◆ What is needed
Please transcribe exactly, and only, the lines of the data below between the line holding "Yanick Toutain" and the line holding "Boris Karpov: Il est impératif de frapper à la", inclusive.

==== Study material

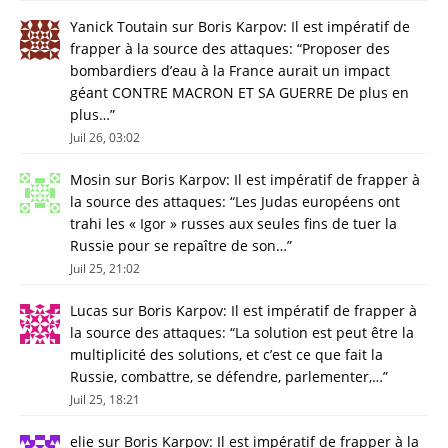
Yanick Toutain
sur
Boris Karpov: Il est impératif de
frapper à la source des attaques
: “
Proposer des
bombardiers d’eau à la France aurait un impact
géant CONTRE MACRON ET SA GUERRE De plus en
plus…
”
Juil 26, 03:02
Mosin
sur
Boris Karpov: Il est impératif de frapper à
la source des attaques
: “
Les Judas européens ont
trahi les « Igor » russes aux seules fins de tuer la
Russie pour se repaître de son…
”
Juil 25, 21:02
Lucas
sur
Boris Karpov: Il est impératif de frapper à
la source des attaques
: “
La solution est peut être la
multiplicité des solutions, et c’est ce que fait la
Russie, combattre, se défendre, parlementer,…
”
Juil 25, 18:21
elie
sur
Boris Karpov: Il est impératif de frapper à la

========
==== Study material

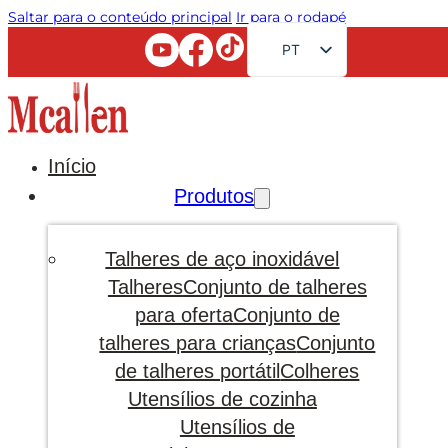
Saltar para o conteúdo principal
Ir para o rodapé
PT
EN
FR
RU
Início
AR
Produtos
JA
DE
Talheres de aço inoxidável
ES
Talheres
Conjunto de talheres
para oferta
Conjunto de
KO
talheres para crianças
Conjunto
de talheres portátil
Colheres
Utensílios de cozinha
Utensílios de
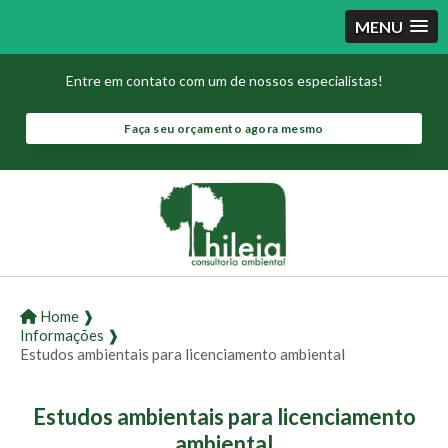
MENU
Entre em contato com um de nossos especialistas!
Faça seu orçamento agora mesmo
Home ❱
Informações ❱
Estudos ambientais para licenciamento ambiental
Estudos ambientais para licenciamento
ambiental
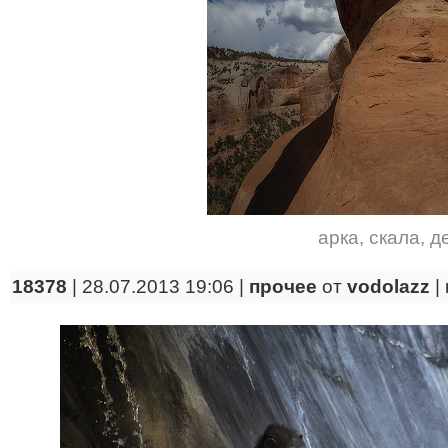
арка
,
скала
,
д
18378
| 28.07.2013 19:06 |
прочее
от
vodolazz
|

========
==== Study material

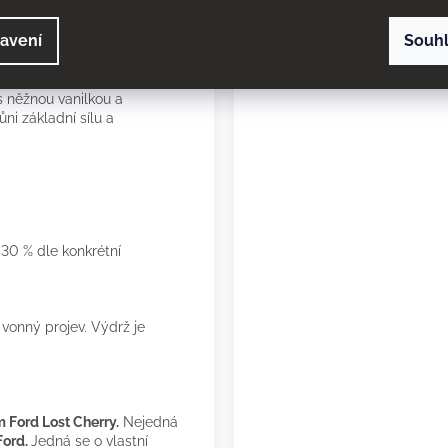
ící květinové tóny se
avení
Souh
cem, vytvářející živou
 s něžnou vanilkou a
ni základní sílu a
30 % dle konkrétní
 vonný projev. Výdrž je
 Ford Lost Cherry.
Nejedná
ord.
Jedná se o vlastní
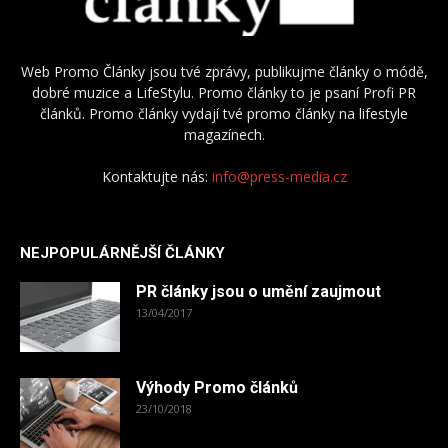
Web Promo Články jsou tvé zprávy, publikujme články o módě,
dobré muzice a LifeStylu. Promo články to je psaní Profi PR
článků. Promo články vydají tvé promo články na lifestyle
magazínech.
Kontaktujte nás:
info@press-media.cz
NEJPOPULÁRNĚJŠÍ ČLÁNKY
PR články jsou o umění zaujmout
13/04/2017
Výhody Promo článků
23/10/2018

========

◆ Exercise response
Yanick Toutain
sur
Boris Karpov: Il est impératif de
frapper à la source des attaques
: “
Proposer des
bombardiers d’eau à la France aurait un impact
géant CONTRE MACRON ET SA GUERRE De plus en
plus…
”
Juil 26, 03:02
Mosin
sur
Boris Karpov: Il est impératif de frapper à
la source des attaques
: “
Les Judas européens ont
trahi les « Igor » russes aux seules fins de tuer la
Russie pour se repaître de son…
”
Juil 25, 21:02
Lucas
sur
Boris Karpov: Il est impératif de frapper à
la source des attaques
: “
La solution est peut être la
multiplicité des solutions, et c’est ce que fait la
Russie, combattre, se défendre, parlementer,…
”
Juil 25, 18:21
elie
sur
Boris Karpov: Il est impératif de frapper à la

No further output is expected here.